7. If you could resolve all that, would everyone be satisfied? Of course not. The point isn't to satisfy everyone. Clearly. The BCS certainly doesn't satisfy everyone. But the BCS doesn't even satisfy the majority of college football fans now. That's the enjoyable part of the playoff system - it allows the fans to experience a more meaningful regular season, to continue to travel to bowl games for the playoffs, and to feel satisfaction in witnessing a fair and competitive system of sports. At this point in the development of the BCS, there are fans of teams in non-AQ conferences that don't even watch their teams anymore because they realize the futility, in that those teams will never, under the current system, win a national championship; there are fans of teams in AQ conferences that stop watching after the third week if their team starts 0-3, knowing that their team would almost certainly not contend for a national title with 3 losses. The point is that right now, with this current wreck of a BCS system, the majority of fans and teams are not satisfied. With a playoff system, competition is open. It's extended to all 11 conferences in Division-I football. It gives every school a more levelled playing field on which to compete, recruit, and enter into a playoff postseason. And I think the sport owes it to the fans, to those who line the pockets of university presidents and administrations and corporate sponsors, to produce a fair, competitive, enjoyable, thrilling, successful product on the field, throughout the regular season, throughout the postseason, in the minds of the fans instead of only in the minds of the university presidents and corporate dickheads who currently suck the system dry of all its money.
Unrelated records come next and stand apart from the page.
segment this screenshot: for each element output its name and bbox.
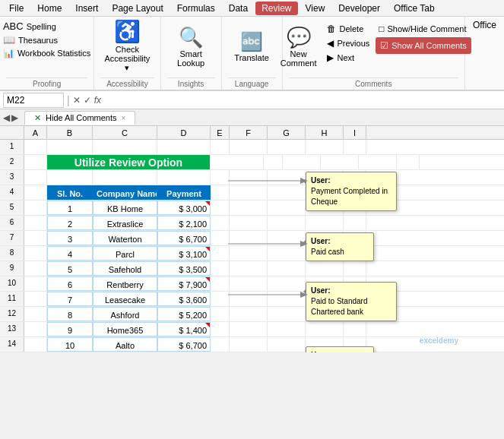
r10-payment[interactable]: $ 7,900 (157, 276, 211, 291)
header-company[interactable]: Company Name (93, 185, 157, 200)
next-comment-button[interactable]: ▶ Next (324, 52, 372, 64)
r4-g[interactable] (268, 185, 306, 200)
r14-a[interactable] (24, 337, 47, 352)
r1-f[interactable] (230, 140, 268, 154)
scroll-left-icon[interactable]: ◀ (3, 112, 10, 123)
r3-f[interactable] (230, 170, 268, 185)
r3-c[interactable] (93, 170, 157, 185)
r9-f[interactable] (230, 261, 268, 276)
r13-f[interactable] (230, 322, 268, 336)
thesaurus-button[interactable]: 📖 Thesaurus (0, 33, 94, 46)
menu-home[interactable]: Home (31, 2, 68, 15)
header-payment[interactable]: Payment (157, 185, 211, 200)
r1-a[interactable] (24, 140, 47, 154)
r13-company[interactable]: Home365 (93, 322, 157, 336)
r1-i[interactable] (344, 140, 366, 154)
r11-company[interactable]: Leasecake (93, 292, 157, 306)
r1-d[interactable] (157, 140, 211, 154)
menu-data[interactable]: Data (223, 2, 254, 15)
formula-input[interactable] (104, 94, 501, 106)
r13-g[interactable] (268, 322, 306, 336)
r12-company[interactable]: Ashford (93, 307, 157, 321)
menu-insert[interactable]: Insert (69, 2, 104, 15)
r13-h[interactable] (306, 322, 344, 336)
menu-view[interactable]: View (300, 2, 331, 15)
r13-a[interactable] (24, 322, 47, 336)
r12-payment[interactable]: $ 5,200 (157, 307, 211, 321)
header-slno[interactable]: Sl. No. (47, 185, 93, 200)
r6-payment[interactable]: $ 2,100 (157, 216, 211, 230)
menu-review[interactable]: Review (255, 2, 297, 15)
office-tab-label[interactable]: Office (473, 20, 496, 30)
r10-f[interactable] (230, 276, 268, 291)
r9-slno[interactable]: 5 (47, 261, 93, 276)
r14-f[interactable] (230, 337, 268, 352)
r1-g[interactable] (268, 140, 306, 154)
r4-e[interactable] (211, 185, 230, 200)
r7-a[interactable] (24, 231, 47, 245)
r1-c[interactable] (93, 140, 157, 154)
check-accessibility-button[interactable]: ♿ CheckAccessibility ▾ (100, 20, 154, 74)
r11-e[interactable] (211, 292, 230, 306)
r9-i[interactable] (344, 261, 366, 276)
r7-payment[interactable]: $ 6,700 (157, 231, 211, 245)
r11-payment[interactable]: $ 3,600 (157, 292, 211, 306)
scroll-right-icon[interactable]: ▶ (11, 112, 18, 123)
r12-e[interactable] (211, 307, 230, 321)
tab-close-icon[interactable]: × (122, 114, 126, 122)
r1-b[interactable] (47, 140, 93, 154)
formula-fx-icon[interactable]: fx (94, 95, 101, 106)
r7-company[interactable]: Waterton (93, 231, 157, 245)
r12-g[interactable] (268, 307, 306, 321)
workbook-stats-button[interactable]: 📊 Workbook Statistics (0, 47, 94, 59)
spelling-button[interactable]: ABC Spelling (0, 20, 94, 33)
r14-g[interactable] (268, 337, 306, 352)
title-cell[interactable]: Utilize Review Option (47, 155, 211, 169)
r12-f[interactable] (230, 307, 268, 321)
r9-g[interactable] (268, 261, 306, 276)
menu-formulas[interactable]: Formulas (171, 2, 221, 15)
r3-e[interactable] (211, 170, 230, 185)
r2-a[interactable] (24, 155, 47, 169)
r12-a[interactable] (24, 307, 47, 321)
r5-f[interactable] (230, 201, 268, 215)
r1-h[interactable] (306, 140, 344, 154)
r14-slno[interactable]: 10 (47, 337, 93, 352)
r7-slno[interactable]: 3 (47, 231, 93, 245)
r6-slno[interactable]: 2 (47, 216, 93, 230)
menu-developer[interactable]: Developer (332, 2, 386, 15)
r6-h[interactable] (306, 216, 344, 230)
menu-office-tab[interactable]: Office Tab (388, 2, 441, 15)
hide-all-comments-tab[interactable]: ✕ Hide All Comments × (24, 111, 135, 125)
r13-payment[interactable]: $ 1,400 (157, 322, 211, 336)
r6-i[interactable] (344, 216, 366, 230)
r3-a[interactable] (24, 170, 47, 185)
r11-f[interactable] (230, 292, 268, 306)
r6-company[interactable]: Extraslice (93, 216, 157, 230)
r10-e[interactable] (211, 276, 230, 291)
r14-company[interactable]: Aalto (93, 337, 157, 352)
r8-a[interactable] (24, 246, 47, 261)
r9-a[interactable] (24, 261, 47, 276)
r6-g[interactable] (268, 216, 306, 230)
r13-i[interactable] (344, 322, 366, 336)
r13-slno[interactable]: 9 (47, 322, 93, 336)
r2-e[interactable] (264, 155, 283, 169)
r2-f[interactable] (283, 155, 321, 169)
r2-d[interactable] (211, 155, 264, 169)
show-hide-comment-button[interactable]: □ Show/Hide Comment (376, 23, 471, 35)
r5-g[interactable] (268, 201, 306, 215)
r8-g[interactable] (268, 246, 306, 261)
menu-page-layout[interactable]: Page Layout (106, 2, 169, 15)
delete-comment-button[interactable]: 🗑 Delete (324, 23, 372, 35)
menu-file[interactable]: File (3, 2, 30, 15)
r6-a[interactable] (24, 216, 47, 230)
r6-f[interactable] (230, 216, 268, 230)
r5-a[interactable] (24, 201, 47, 215)
r2-h[interactable] (359, 155, 397, 169)
r12-slno[interactable]: 8 (47, 307, 93, 321)
r10-company[interactable]: Rentberry (93, 276, 157, 291)
r8-f[interactable] (230, 246, 268, 261)
smart-lookup-button[interactable]: 🔍 SmartLookup (173, 20, 209, 74)
r5-slno[interactable]: 1 (47, 201, 93, 215)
Let me make one thing extremely clear at this point: the BCS was created of itself, by itself, for itself. It doesn't give one rat's ass about Joe College Football Fan like you and me. It doesn't care how unhappy or dissatisfied you are that your non-AQ team is 11-1 and doesn't have a chance to play that AQ 10-2 team in the title game. It doesn't care this year that Boise State or TCU or even Cincinnati won't play for a national title because the bottom line is that those schools won't bring them as much money as schools like Florida, Alabama, Texas, Ohio State, USC (even when they suck), Notre Dame (even when they've sucked for 15 years) and Oklahoma. The bottom line for the BCS is money; it always has been and it always will be. It's not fairness, it's not competition, it's not a true national champion resulting from a playoff system, it's not mirroring every other sport on earth and their systems, and it's certainly not about the sport of college football itself. College football, to the BCS, is a business. Nothing else.
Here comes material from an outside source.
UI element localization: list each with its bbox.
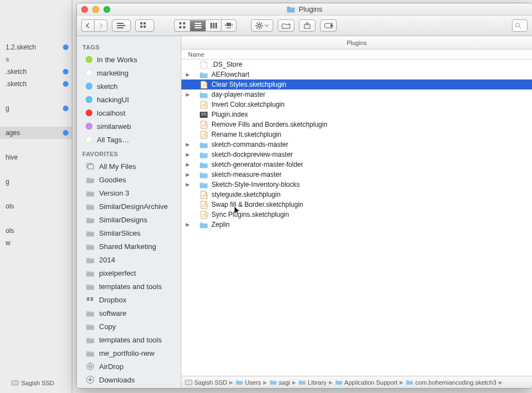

The BCS' original statement from its Playoff Problem introduction - "Any playoff scheme (scheme?!) would jeopardize this success..." - is spot-on. Of course it would jeopardize their success. It would remove money from their pockets and would level the playing field with every other current-non-AQ conference in Division-I football. And that's the last thing they want. They exist, like any other corporate entity, (calling it pretty things like "coalition" doesn't remove its true identity) to make money.
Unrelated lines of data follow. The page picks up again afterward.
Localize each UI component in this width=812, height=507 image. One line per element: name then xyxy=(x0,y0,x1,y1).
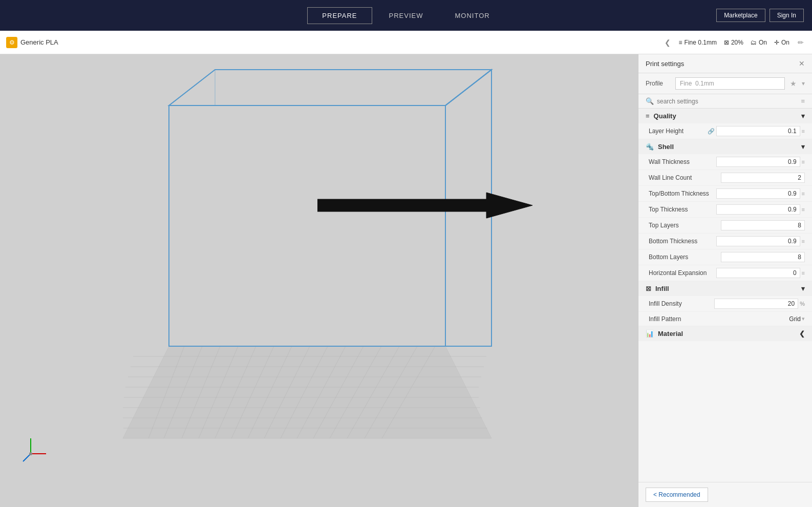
setting-wall-thickness: Wall Thickness ≡ xyxy=(638,154,812,170)
second-bar-right: ❮ ≡ Fine 0.1mm ⊠ 20% 🗂 On ✛ On ✏ xyxy=(665,38,804,47)
profile-info: ≡ Fine 0.1mm xyxy=(679,39,717,46)
svg-line-27 xyxy=(169,70,215,105)
material-chevron-icon: ❮ xyxy=(799,330,805,337)
profile-row: Profile ★ ▾ xyxy=(638,73,812,94)
settings-body[interactable]: ≡ Quality ▾ Layer Height 🔗 ≡ 🔩 Shell xyxy=(638,109,812,482)
top-bottom-thickness-label: Top/Bottom Thickness xyxy=(649,190,716,197)
wall-line-count-input[interactable] xyxy=(721,173,805,183)
filter-icon[interactable]: ≡ xyxy=(801,97,805,105)
horizontal-expansion-label: Horizontal Expansion xyxy=(649,269,716,277)
top-nav: PREPARE PREVIEW MONITOR Marketplace Sign… xyxy=(0,0,812,31)
bottom-layers-label: Bottom Layers xyxy=(649,253,721,261)
profile-chevron-icon[interactable]: ▾ xyxy=(802,80,805,87)
section-material-left: 📊 Material xyxy=(646,330,683,337)
bottom-thickness-menu-icon[interactable]: ≡ xyxy=(802,238,805,244)
bottom-layers-input[interactable] xyxy=(721,252,805,262)
machine-icon: ⚙ xyxy=(6,37,17,48)
collapse-button[interactable]: ❮ xyxy=(665,38,671,47)
setting-wall-line-count: Wall Line Count xyxy=(638,170,812,186)
horizontal-expansion-input[interactable] xyxy=(716,268,800,278)
search-input[interactable] xyxy=(657,98,798,105)
setting-layer-height: Layer Height 🔗 ≡ xyxy=(638,123,812,139)
support-icon: 🗂 xyxy=(751,39,757,46)
setting-top-bottom-thickness: Top/Bottom Thickness ≡ xyxy=(638,186,812,202)
layer-height-input[interactable] xyxy=(716,126,800,136)
section-infill-label: Infill xyxy=(655,285,669,292)
infill-section-icon: ⊠ xyxy=(646,285,651,292)
right-panel: Print settings ✕ Profile ★ ▾ 🔍 ≡ ≡ Quali… xyxy=(638,54,812,507)
top-thickness-menu-icon[interactable]: ≡ xyxy=(802,206,805,213)
setting-horizontal-expansion: Horizontal Expansion ≡ xyxy=(638,265,812,281)
infill-pattern-chevron-icon[interactable]: ▾ xyxy=(802,315,805,322)
axis-indicator xyxy=(23,438,46,461)
infill-value: 20% xyxy=(731,39,743,46)
infill-pattern-value: Grid xyxy=(789,315,801,323)
shell-chevron-icon: ▾ xyxy=(801,143,805,151)
section-quality-label: Quality xyxy=(654,112,676,120)
bottom-thickness-label: Bottom Thickness xyxy=(649,238,716,245)
scene-svg xyxy=(0,54,638,507)
layer-height-label: Layer Height xyxy=(649,128,708,135)
section-shell-label: Shell xyxy=(658,143,674,151)
top-bottom-thickness-menu-icon[interactable]: ≡ xyxy=(802,191,805,197)
signin-button[interactable]: Sign In xyxy=(770,9,804,22)
main-content: Print settings ✕ Profile ★ ▾ 🔍 ≡ ≡ Quali… xyxy=(0,54,812,507)
svg-marker-0 xyxy=(123,346,492,438)
horizontal-expansion-menu-icon[interactable]: ≡ xyxy=(802,270,805,276)
horizontal-expansion-value-wrap: ≡ xyxy=(716,268,805,278)
setting-infill-pattern: Infill Pattern Grid ▾ xyxy=(638,312,812,326)
layer-height-menu-icon[interactable]: ≡ xyxy=(802,128,805,134)
section-infill[interactable]: ⊠ Infill ▾ xyxy=(638,281,812,296)
recommended-button[interactable]: < Recommended xyxy=(646,488,708,502)
top-bottom-thickness-input[interactable] xyxy=(716,188,800,199)
section-material-label: Material xyxy=(658,330,683,337)
edit-settings-icon[interactable]: ✏ xyxy=(798,38,804,47)
svg-marker-25 xyxy=(169,70,492,105)
nav-right-buttons: Marketplace Sign In xyxy=(716,9,804,22)
tab-monitor[interactable]: MONITOR xyxy=(440,7,504,24)
marketplace-button[interactable]: Marketplace xyxy=(716,9,765,22)
nav-tabs: PREPARE PREVIEW MONITOR xyxy=(307,7,504,24)
section-shell[interactable]: 🔩 Shell ▾ xyxy=(638,139,812,154)
wall-line-count-label: Wall Line Count xyxy=(649,174,721,181)
infill-density-label: Infill Density xyxy=(649,300,714,307)
bottom-layers-value-wrap xyxy=(721,252,805,262)
bottom-thickness-input[interactable] xyxy=(716,236,800,246)
infill-density-input[interactable] xyxy=(714,299,798,309)
star-icon[interactable]: ★ xyxy=(790,79,797,88)
svg-rect-24 xyxy=(169,105,445,346)
tab-preview[interactable]: PREVIEW xyxy=(374,7,438,24)
settings-panel-header: Print settings ✕ xyxy=(638,54,812,73)
infill-pattern-value-wrap: Grid ▾ xyxy=(789,315,805,323)
top-thickness-value-wrap: ≡ xyxy=(716,204,805,215)
wall-thickness-input[interactable] xyxy=(716,157,800,167)
svg-point-33 xyxy=(29,452,32,455)
settings-footer: < Recommended xyxy=(638,482,812,507)
infill-info: ⊠ 20% xyxy=(724,39,743,46)
close-settings-icon[interactable]: ✕ xyxy=(799,59,805,68)
settings-info: ≡ Fine 0.1mm ⊠ 20% 🗂 On ✛ On xyxy=(679,39,789,46)
infill-pattern-label: Infill Pattern xyxy=(649,315,789,323)
svg-marker-26 xyxy=(445,70,492,346)
search-row: 🔍 ≡ xyxy=(638,94,812,109)
section-quality[interactable]: ≡ Quality ▾ xyxy=(638,109,812,123)
section-shell-left: 🔩 Shell xyxy=(646,143,674,151)
tab-prepare[interactable]: PREPARE xyxy=(307,7,372,24)
section-quality-left: ≡ Quality xyxy=(646,112,676,120)
top-layers-label: Top Layers xyxy=(649,222,721,229)
top-thickness-input[interactable] xyxy=(716,204,800,215)
infill-density-value-wrap: % xyxy=(714,299,805,309)
wall-thickness-value-wrap: ≡ xyxy=(716,157,805,167)
viewport xyxy=(0,54,638,507)
setting-infill-density: Infill Density % xyxy=(638,296,812,312)
top-layers-input[interactable] xyxy=(721,220,805,230)
layer-height-link-icon[interactable]: 🔗 xyxy=(708,128,715,135)
adhesion-icon: ✛ xyxy=(774,39,779,46)
setting-top-thickness: Top Thickness ≡ xyxy=(638,202,812,218)
setting-bottom-thickness: Bottom Thickness ≡ xyxy=(638,234,812,249)
settings-title: Print settings xyxy=(646,60,684,68)
wall-thickness-menu-icon[interactable]: ≡ xyxy=(802,159,805,165)
grid-platform xyxy=(123,346,492,438)
profile-input[interactable] xyxy=(675,77,785,90)
section-material[interactable]: 📊 Material ❮ xyxy=(638,326,812,341)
And, on its website, asking fans to propose playoff scenarios so it can use seemingly disagreeing opinions of playoff advocates to bolster its own self-image is a cheap way to go about marketing itself. It also presupposes that those fans it's polling are ignorant and blind. Well, Mr Exclusive Corporate BCS Moneymaker, here's a nice literary middle finger from small-town, college-football-fan America, and from all of us silly playoff advocates out here who would enjoy a fair, competitive, true system of sports in college football: fuck you.